Consumer spending is closely watched because it accounts for about 70 percent of U.S. economic activity and is critical for a strong economy.
Of 24 retailers, about 60 percent missed expectations and 40 percent beat expectations, according to Thomson Reuters.
"Our guests continue to shop cautiously in light of higher energy costs and inflationary pressures on their household budgets," Target Corp. CEO Gregg Steinhafel said.
Target's revenue at stores open at least a year rose 2.8 percent, below the 3.5 percent analysts expected, according to FactSet. The measure is considered a key indicator of a retailer's health because it excludes results from stores opened or closed during the year.
Charming Shoppes, the parent of clothing chains Lane Bryant and Fashion Bug, also reported shoppers were holding back because of rising food and gas prices.
Stores that cater to middle- and lower-income shoppers are feeling the pain far more than more expensive stores. Luxury retailer Saks Inc. reported revenue in stores open at least one year jumped 20.2 percent, far higher than the 6.5 percent analysts expected, as shoppers bought designer clothing, shoes, handbags and accessories.
The figure rose 7.4 percent at Nordstrom Inc., also beating expectations.
Among department stores, Macy's was another standout.
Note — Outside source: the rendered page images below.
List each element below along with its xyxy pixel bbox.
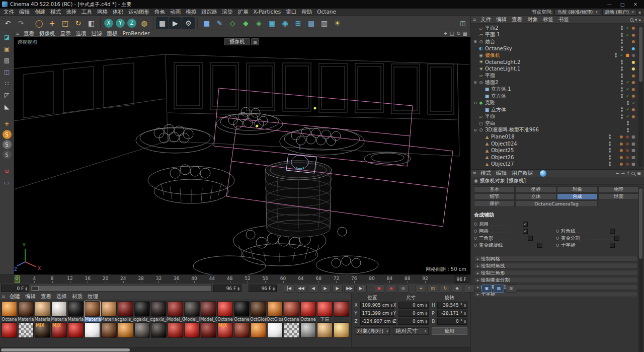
record-position-toggle[interactable]: + — [416, 285, 426, 293]
material-item-mat-row2-6[interactable] — [101, 322, 117, 338]
timeline-ruler[interactable]: 96 F 04812162024283236404448525660646872… — [0, 274, 470, 283]
material-item-mat-row1-6[interactable]: Materia — [101, 301, 117, 322]
material-item-mat-row2-5[interactable] — [84, 322, 101, 338]
material-item-mat-row1-9[interactable]: cgaxis_c — [150, 301, 167, 322]
material-item-mat-row2-4[interactable] — [67, 322, 84, 338]
material-item-mat-row2-20[interactable] — [333, 322, 350, 338]
material-item-mat-row2-15[interactable] — [250, 322, 267, 338]
mat-tag-icon[interactable]: ● — [631, 74, 636, 78]
uv-tag-icon[interactable]: ▦ — [631, 148, 636, 153]
coord-field-位置-X[interactable]: 109.905 cm▲▼ — [360, 302, 394, 309]
light-icon[interactable]: ☀ — [331, 17, 344, 29]
material-item-mat-row2-9[interactable] — [150, 322, 167, 338]
material-item-mat-row1-7[interactable]: cgaxis_c — [117, 301, 134, 322]
light-tag-icon[interactable]: ● — [631, 66, 636, 71]
material-menu-1[interactable]: 编辑 — [23, 293, 38, 300]
solo-animation-button[interactable]: ▣ — [481, 285, 492, 293]
redo-icon[interactable]: ↷ — [15, 17, 27, 29]
node-space-current-dropdown[interactable]: 当前 (标准/物理)▾ — [554, 9, 600, 16]
enable-axis-icon[interactable]: + — [1, 118, 13, 129]
tab-立体[interactable]: 立体 — [515, 193, 556, 200]
keyframe-circle-icon[interactable] — [474, 237, 477, 240]
tab-坐标[interactable]: 坐标 — [515, 186, 556, 193]
mat-tag-icon[interactable]: ● — [631, 39, 636, 44]
enabled-check-icon[interactable]: ✓ — [631, 101, 636, 105]
history-forward-icon[interactable]: → — [621, 171, 625, 176]
material-item-mat-row2-12[interactable] — [200, 322, 217, 338]
visibility-dots[interactable] — [609, 148, 611, 153]
object-row-12[interactable]: ■立方体✓● — [471, 106, 644, 113]
timeline-range-slider[interactable] — [31, 285, 212, 292]
coord-mode-dropdown[interactable]: 绝对尺寸▾ — [393, 327, 429, 335]
menu-5[interactable]: 工具 — [79, 9, 95, 16]
visibility-dots[interactable] — [621, 74, 623, 78]
viewport-menu-4[interactable]: 过滤 — [89, 30, 105, 37]
keyframe-circle-icon[interactable] — [474, 230, 477, 233]
material-item-mat-row1-17[interactable]: Octane — [283, 301, 300, 322]
coord-field-尺寸-Z[interactable]: 0 cm▲▼ — [398, 318, 429, 325]
checkbox[interactable] — [610, 229, 615, 234]
scrollbar-thumb[interactable] — [639, 27, 642, 82]
material-thumbnail[interactable] — [134, 322, 150, 338]
mat2-tag-icon[interactable]: ● — [625, 162, 630, 166]
spline-pen-icon[interactable]: ✎ — [213, 17, 226, 29]
parent-object-icon[interactable]: ↑ — [626, 171, 630, 176]
uv-tag-icon[interactable]: ▦ — [631, 142, 636, 146]
object-row-3[interactable]: ◐OctaneSky● — [471, 45, 644, 52]
menu-9[interactable]: 角色 — [152, 9, 168, 16]
menu-3[interactable]: 模式 — [48, 9, 63, 16]
material-thumbnail[interactable] — [51, 301, 67, 317]
filter-icon[interactable]: ▾ — [635, 17, 637, 22]
material-thumbnail[interactable] — [118, 301, 133, 317]
mat-tag-icon[interactable]: ● — [631, 114, 636, 119]
viewport-menu-1[interactable]: 摄像机 — [37, 30, 58, 37]
visibility-dots[interactable] — [621, 114, 623, 119]
object-menu-3[interactable]: 对象 — [525, 16, 540, 23]
object-menu-4[interactable]: 标签 — [540, 16, 556, 23]
checkbox[interactable]: ✓ — [523, 222, 528, 227]
menu-1[interactable]: 编辑 — [17, 9, 32, 16]
next-key-button[interactable]: ▶▶ — [344, 285, 355, 293]
tab-OctaneCameraTag[interactable]: OctaneCameraTag — [515, 200, 598, 207]
checkbox[interactable] — [528, 236, 533, 241]
material-thumbnail[interactable] — [300, 301, 316, 317]
material-thumbnail[interactable] — [300, 322, 316, 338]
rotate-tool-icon[interactable]: ↻ — [72, 17, 85, 29]
render-settings-icon[interactable]: ⚙ — [182, 17, 195, 29]
object-row-10[interactable]: ■立方体✓● — [471, 93, 644, 100]
stepper-arrows[interactable]: ▲▼ — [273, 287, 275, 291]
apply-button[interactable]: 应用 — [432, 327, 467, 335]
material-thumbnail[interactable] — [101, 322, 117, 338]
material-item-mat-row1-10[interactable]: Model_C — [167, 301, 184, 322]
material-thumbnail[interactable] — [2, 301, 17, 317]
object-row-20[interactable]: ▲Object27●●▦ — [471, 161, 644, 168]
material-thumbnail[interactable] — [85, 301, 100, 317]
panel-menu-icon[interactable]: ≡ — [471, 17, 478, 22]
material-item-mat-row2-16[interactable] — [267, 322, 283, 338]
tab-物理[interactable]: 物理 — [598, 186, 639, 193]
material-item-mat-row1-5[interactable]: Materia — [84, 301, 101, 322]
enabled-check-icon[interactable]: ✓ — [625, 33, 630, 37]
scale-tool-icon[interactable]: ◰ — [59, 17, 71, 29]
material-thumbnail[interactable] — [85, 322, 100, 338]
material-scrollbar-thumb[interactable] — [1, 348, 130, 351]
make-editable-icon[interactable]: ◪ — [1, 32, 13, 42]
orbit-view-icon[interactable]: ↻ — [456, 31, 460, 36]
visibility-dots[interactable] — [615, 53, 617, 57]
coord-field-位置-Y[interactable]: 171.399 cm▲▼ — [360, 310, 394, 317]
record-parameter-toggle[interactable]: ◆ — [452, 285, 462, 293]
material-thumbnail[interactable] — [234, 322, 250, 338]
minimize-button[interactable]: — — [603, 1, 616, 9]
checkbox[interactable] — [614, 236, 619, 241]
material-item-mat-row1-1[interactable]: Materia — [18, 301, 34, 322]
mat-tag-icon[interactable]: ● — [631, 87, 636, 92]
material-thumbnail[interactable] — [234, 301, 250, 317]
group-bar-1[interactable]: ▸绘制对角线 — [474, 263, 638, 269]
visibility-dots[interactable] — [621, 87, 623, 92]
preview-end-field[interactable]: 96 F▲▼ — [213, 285, 242, 292]
mat2-tag-icon[interactable]: ● — [625, 155, 630, 160]
sky-tag-icon[interactable]: ● — [631, 46, 636, 51]
viewport-canvas[interactable]: 透视视图 摄像机 ▦ — [14, 37, 470, 274]
stepper-arrows[interactable]: ▲▼ — [464, 303, 466, 307]
checkbox[interactable]: ✓ — [523, 229, 528, 234]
The company's revenue figure rose 7.4 percent, ahead of expectations, and the company raised its second-quarter guidance.
But other department stores fared worse. Dillard's, J.C. Penney and Kohl's all missed expectations.
Weather could have weighed on results. May was unseasonably cold and wet, and there were floods along the Mississippi and Ohio rivers and 350 tornadoes reported, according to weather research firm Planalytics.
Summer could be even more difficult, because the surging price of cotton is expected to start showing up in clothing prices. Prices have been creeping up already, Perkins said, but could rise anywhere between 5 percent to 20 percent this summer.
Higher prices plus what appears to be a slowing job market and moribund housing market "sets up potential slow sales this summer," Perkins said.
Still, despite most retailers missing expectations, the majority are still reporting revenue increases, not declines. That's a plus that shouldn't be overlooked, said Chris Donnelly, senior executive in Accenture's retail practice.
"I think there's some cause for continued optimisim," he said. "We're still seeing growth despite the gas prices and unemployment, inflation and falling home prices."
Warehouse clubs benefited from rising gas prices, partly because those stores use discounted gasoline to lure shoppers into buying memberships. Costco Wholesale Corp.'s revenue in stores open at least a year rose 13 percent, also helped by the weaker dollar. BJ's Wholesale Club's results rose 7.4 percent.
Gap's results fell 4 percent, with a decline across all brands including Gap, Banana Republic and Old Navy.
Limited Brands Inc., which owns Victoria's Secret and Bath and Body Works, reported revenue in stores open at least one year rose 6 percent, slightly short of expectations.
In the teen sector, The Buckle Inc. and Zumiez beat expectations, but Hot Topic and Wet Seal fell short of Wall Street estimates.